Bij de uitbetaling van vakantiedagen moet rekening worden gehouden met overwerkvergoeding als het overwerk structureel is.
Een chauffeur van een koel/vrieswagen wordt door zijn werkgever ingezet op ritten naar Italië en terug. Per 1 maart 2018 verkoopt de werkgever zes trucks en trailers aan een ander bedrijf, die daarmee de exportactiviteiten naar Italië gaat voortzetten. De chauffeur sluit bij die gelegenheid een arbeidsovereenkomst met dat andere bedrijf. Op 13 oktober 2018 eindigt de arbeidsovereenkomst echter al. Juist een dag eerder bereikten partijen bij de (op de arbeidsovereenkomst toepasselijke) cao voor het beroepsgoederenvervoer over de weg, een cao-akkoord over de waarde van een vakantiedag. Op grond van dat cao-akkoord geldt vanaf 1 januari 2019 dat de waarde van het wettelijke minimumaantal vakantiedagen en van twee bovenwettelijke vakantiedagen wordt bepaald inclusief 90% van een aantal toeslagen en inclusief 22,75% van de vergoeding van overuren boven de 40 uur per week. De percentages van 90% en 22,75% houden verband met het niet altijd structurele karakter van die vergoedingen. Tegen afstand van rechten over de jaren 2014-2018 kunnen werknemers in 2019 een eenmalige uitkering van € 750 krijgen. De werknemer neemt echter geen genoegen met de eenmalige uitkering en vordert betaling van ongeveer € 6.000 aan achterstallig loon.
Als de kantonrechter de vorderingen toewijst, stelt de werkgever hoger beroep in bij het gerechtshof. Omdat twee andere verweren van de werkgever niet slagen (er zou per 1 maart 2018 geen sprake zijn geweest van de overgang van een onderneming) dan wel slechts voor een heel beperkt heel slagen (de loonvordering zou verjaard zijn), moet het gerechtshof oordelen over de vraag wat de hoogte van het loon is dat moet worden betaald als een werknemer vakantie opneemt, met name of ook vergoeding van overwerk daartoe behoort.
Op grond van jurisprudentie van het Hof van Justitie van de Europese Unie over de uitleg van de Europese Arbeidstijdenrichtlijn (die aan de Nederlandse vakantiewetgeving ten grondslag ligt) is het zo dat een werknemer door het opnemen van vakantie niet in een nadeligere positie mag komen dan die waarin hij zou hebben verkeerd als hij geen vakantie zou hebben opgenomen en zou hebben gewerkt.
Eveneens op grond van jurisprudentie van het Europese Hof onderzoekt het gerechtshof daarom of het overwerk verplicht was, of het grotendeels voorzienbaar en gebruikelijk was en of de vergoeding voor het overwerk een belangrijk element van de totale beloning vormt.

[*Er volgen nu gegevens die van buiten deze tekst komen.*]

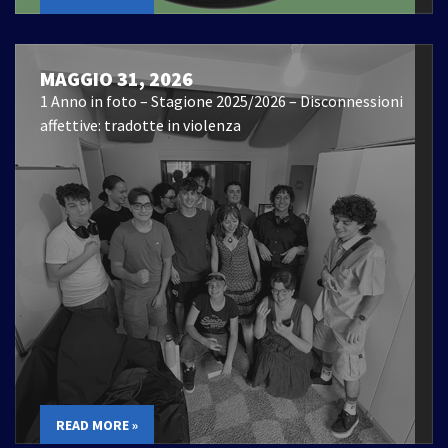
MAGGIO 31, 2026
1 Anno in foto – Stagione 2025/2026 – Disconnessioni
affettive: tradotte in violenza
READ MORE »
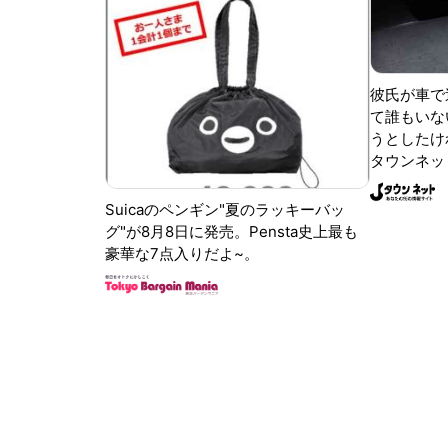
彼氏が車で
て誰もいな
うとしたけれ
タウンネッ
Suicaのペンギン"夏のラッキーバッ
グ"が8月8日に発売。Pensta史上最も
豪華な7点入りだよ~。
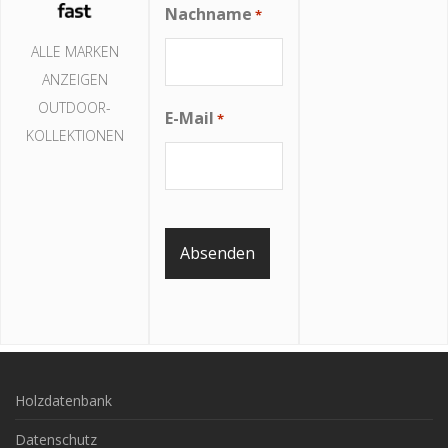
Nachname
*
ALLE MARKEN
ANZEIGEN
OUTDOOR-
E-Mail
*
KOLLEKTIONEN
Holzdatenbank
Datenschutz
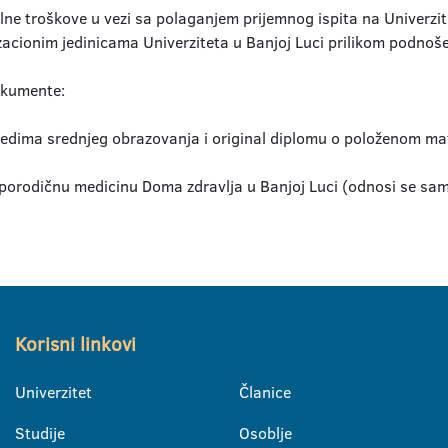
alne troškove u vezi sa polaganjem prijemnog ispita na Univerzi
zacionim jedinicama Univerziteta u Banjoj Luci prilikom podnoše
dokumente:
edima srednjeg obrazovanja i original diplomu o položenom ma
porodičnu medicinu Doma zdravlja u Banjoj Luci (odnosi se samo
Korisni linkovi
Univerzitet
Članice
Studije
Osoblje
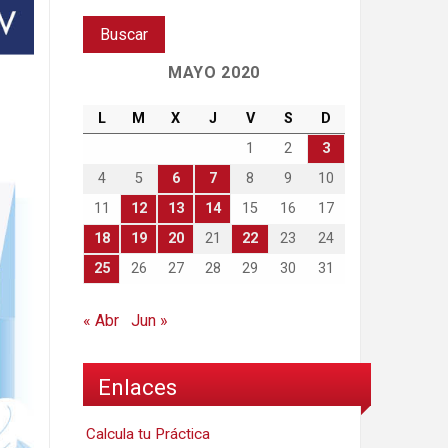
MAYO 2020
L
M
X
J
V
S
D
1
2
3
4
5
6
7
8
9
10
11
12
13
14
15
16
17
18
19
20
21
22
23
24
25
26
27
28
29
30
31
« Abr
Jun »
Enlaces
Calcula tu Práctica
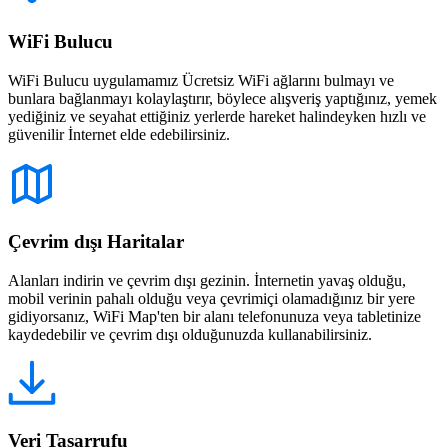
WiFi Bulucu
WiFi Bulucu uygulamamız Ücretsiz WiFi ağlarını bulmayı ve
bunlara bağlanmayı kolaylaştırır, böylece alışveriş yaptığınız, yemek
yediğiniz ve seyahat ettiğiniz yerlerde hareket halindeyken hızlı ve
güvenilir İnternet elde edebilirsiniz.
Çevrim dışı Haritalar
Alanları indirin ve çevrim dışı gezinin. İnternetin yavaş olduğu,
mobil verinin pahalı olduğu veya çevrimiçi olamadığınız bir yere
gidiyorsanız, WiFi Map'ten bir alanı telefonunuza veya tabletinize
kaydedebilir ve çevrim dışı olduğunuzda kullanabilirsiniz.
Veri Tasarrufu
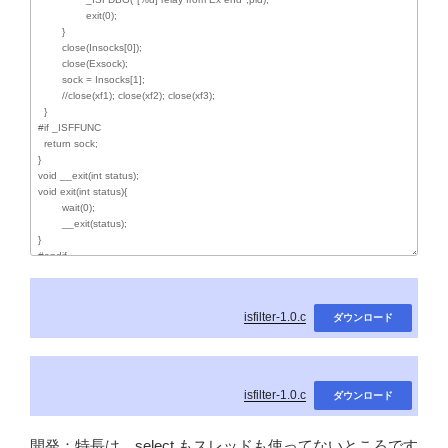
isfilter-1.0.c
ダウンロード
isfilter-1.0.c
ダウンロード
開発：特長は、select もスレッドも使ってないところです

Het gerechtshof neemt aan dat het overwerk verplicht was, omdat de werknemer als goed werknemer verplicht was om een rit naar Italië zo snel mogelijk uit te voeren en stilstand van de vrachtwagen zo veel mogelijk te voorkomen. Dat het overwerk voorzienbaar en gebruikelijk was, volgt volgens het gerechtshof uit het feit dat in nagenoeg elke maand substantieel werd overgewerkt, zij het dat de omvang van de overuren daarbij enigszins fluctueerde. En de overwerkvergoeding vormde met jaarlijks gemiddeld 10-20% een belangrijk deel van de totale beloning. Daarom moest bij de vergoeding van een vakantiedag ook rekening worden gehouden met de overwerkvergoeding.